* Problem: Read the listing and extract each line that includes the word "zijn".

* Provided data:
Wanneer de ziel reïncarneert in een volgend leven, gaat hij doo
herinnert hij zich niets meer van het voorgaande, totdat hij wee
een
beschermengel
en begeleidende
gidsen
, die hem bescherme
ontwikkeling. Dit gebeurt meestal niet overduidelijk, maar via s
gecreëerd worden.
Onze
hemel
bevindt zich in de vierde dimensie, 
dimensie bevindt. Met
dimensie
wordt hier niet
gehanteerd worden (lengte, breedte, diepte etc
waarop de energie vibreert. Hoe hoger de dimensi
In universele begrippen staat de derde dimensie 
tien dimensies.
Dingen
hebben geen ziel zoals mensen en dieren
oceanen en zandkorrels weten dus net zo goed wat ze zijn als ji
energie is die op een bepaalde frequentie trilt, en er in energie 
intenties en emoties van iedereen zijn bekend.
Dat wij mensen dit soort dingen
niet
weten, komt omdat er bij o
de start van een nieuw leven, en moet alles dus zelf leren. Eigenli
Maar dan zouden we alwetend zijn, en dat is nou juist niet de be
* * *
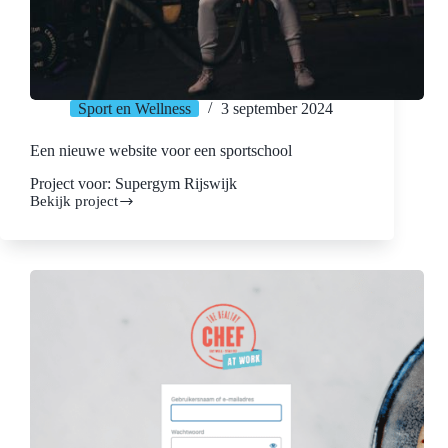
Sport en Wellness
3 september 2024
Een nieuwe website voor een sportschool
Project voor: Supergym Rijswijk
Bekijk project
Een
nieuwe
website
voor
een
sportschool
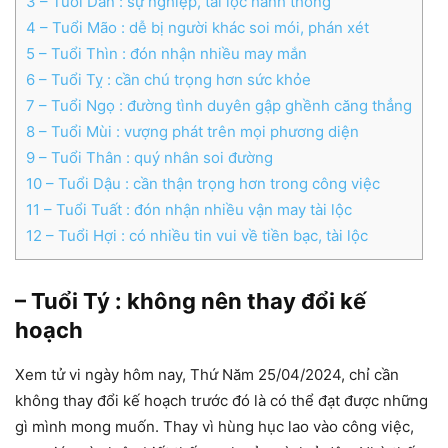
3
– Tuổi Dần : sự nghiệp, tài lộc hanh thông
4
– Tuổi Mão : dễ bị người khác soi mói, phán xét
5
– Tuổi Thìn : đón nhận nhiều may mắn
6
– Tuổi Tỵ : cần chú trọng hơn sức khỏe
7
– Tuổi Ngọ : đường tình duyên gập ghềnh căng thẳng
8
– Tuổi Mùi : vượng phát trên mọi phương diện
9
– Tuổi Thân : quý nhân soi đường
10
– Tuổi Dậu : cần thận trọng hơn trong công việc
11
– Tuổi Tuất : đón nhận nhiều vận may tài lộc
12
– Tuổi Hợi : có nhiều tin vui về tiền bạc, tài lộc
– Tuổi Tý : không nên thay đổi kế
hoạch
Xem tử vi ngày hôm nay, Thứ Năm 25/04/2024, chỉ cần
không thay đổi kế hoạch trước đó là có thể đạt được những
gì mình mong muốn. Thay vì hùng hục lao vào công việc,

* Solution for this exercise:
oceanen en zandkorrels weten dus net zo goed wat ze zijn als ji
intenties en emoties van iedereen zijn bekend.
Maar dan zouden we alwetend zijn, en dat is nou juist niet de be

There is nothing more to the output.